“What we’re doing when investigating human trafficking is investigating crime,” according to the Guardian’s Annie Kelly, editor of a reporting series on modern slavery, trafficking, and labor exploitation. “You are dealing with a criminal industry, which presents risks to yourself and your local sources, or anyone you partner with.”
Speaking during a JournalismFund.eu webinar, Kelly and co-panelist Ian Urbina — founder of the nonprofit Outlaw Ocean Project, which reports on worker exploitation and environmental violations at sea — spoke of their experiences documenting human trafficking around the world, and the safety challenges they encountered along the way.

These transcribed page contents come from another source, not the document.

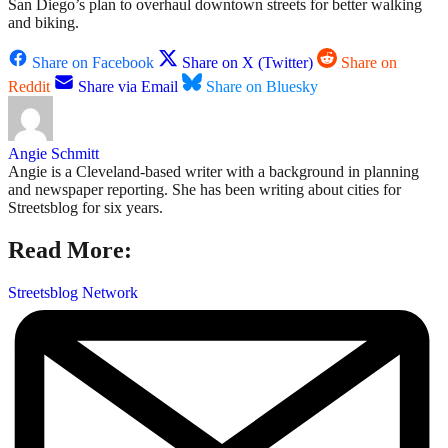
San Diego’s plan to overhaul downtown streets for better walking
and biking.
Share on Facebook
Share on X (Twitter)
Share on
Reddit
Share via Email
Share on Bluesky
Angie Schmitt
Angie is a Cleveland-based writer with a background in planning
and newspaper reporting. She has been writing about cities for
Streetsblog for six years.
Read More:
Streetsblog Network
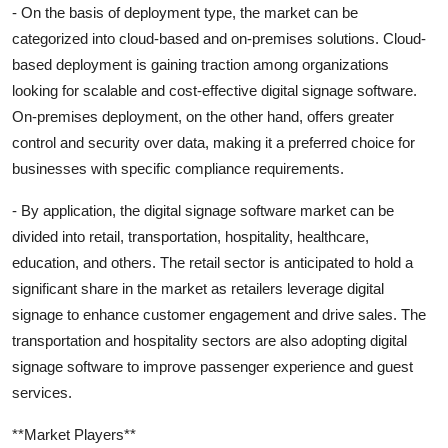
- On the basis of deployment type, the market can be
categorized into cloud-based and on-premises solutions. Cloud-
based deployment is gaining traction among organizations
looking for scalable and cost-effective digital signage software.
On-premises deployment, on the other hand, offers greater
control and security over data, making it a preferred choice for
businesses with specific compliance requirements.
- By application, the digital signage software market can be
divided into retail, transportation, hospitality, healthcare,
education, and others. The retail sector is anticipated to hold a
significant share in the market as retailers leverage digital
signage to enhance customer engagement and drive sales. The
transportation and hospitality sectors are also adopting digital
signage software to improve passenger experience and guest
services.
**Market Players**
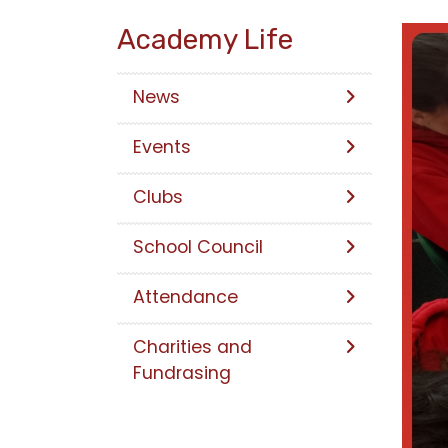
Academy Life
News
Events
Clubs
School Council
Attendance
Charities and
Fundrasing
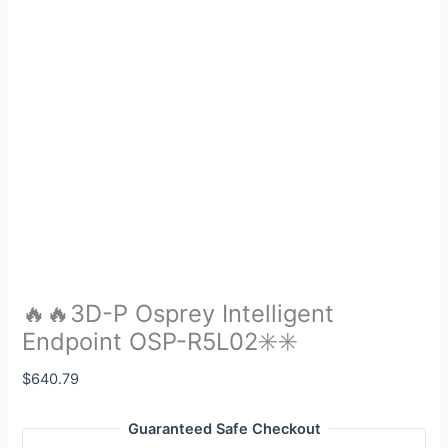
🔥🔥3D-P Osprey Intelligent
Endpoint OSP-R5L02✳️✳️
$
640.79
Guaranteed Safe Checkout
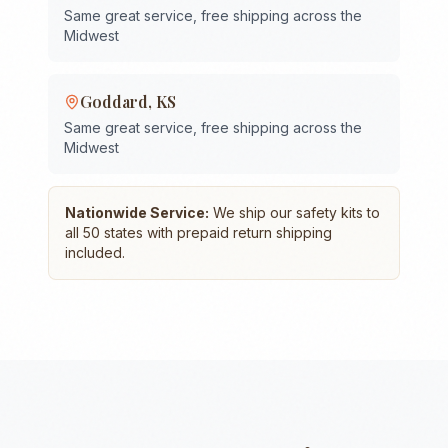
Same great service, free shipping across the
Midwest
Goddard
,
KS
Same great service, free shipping across the
Midwest
Nationwide Service:
We ship our safety kits to
all 50 states with prepaid return shipping
included.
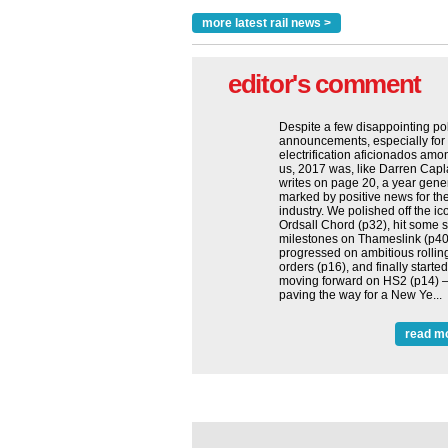
more latest rail news >
editor's comment
Despite a few disappointing po
announcements, especially for
electrification aficionados amo
us, 2017 was, like Darren Cap
writes on page 20, a year gene
marked by positive news for the
industry. We polished off the ic
Ordsall Chord (p32), hit some s
milestones on Thameslink (p40
progressed on ambitious rollin
orders (p16), and finally started
moving forward on HS2 (p14) 
paving the way for a New Ye...
read m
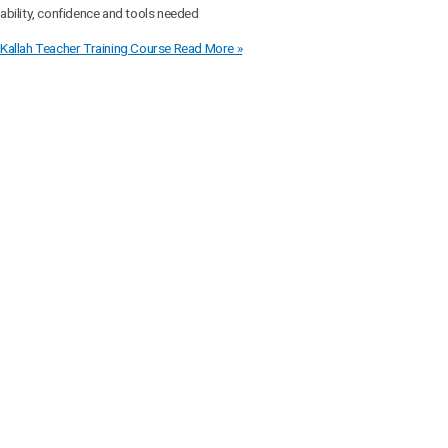
ability, confidence and tools needed
Kallah Teacher Training Course
Read More »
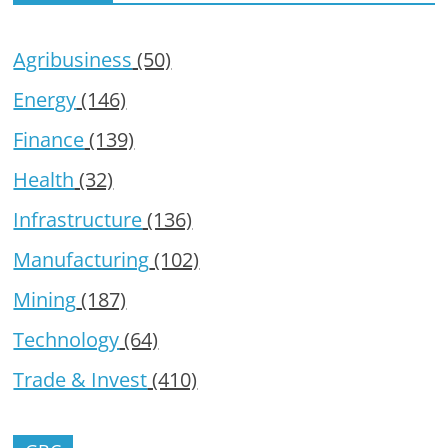
Agribusiness
(50)
Energy
(146)
Finance
(139)
Health
(32)
Infrastructure
(136)
Manufacturing
(102)
Mining
(187)
Technology
(64)
Trade & Invest
(410)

Both journalists have reported on and edited stories about labor exploitation in supply chains, cross-border modern slavery, and human trafficking, and their investigations often expose the true cost of globalized industries.
“We’ve really tried to look at the things we all use, consume, wear, and tell the stories of those people at the bottom of those supply chains and tried to expose how labor exploitation and human trafficking … are allowed to flourish in these systems,” said Kelly.
Deep-dive investigations like these can take months, and require precise planning and coordination to mitigate the risks to reporters and their sources. And yet even with extensive planning, work in this area can remain dangerous due to the unpredictable nature of the reporting landscape.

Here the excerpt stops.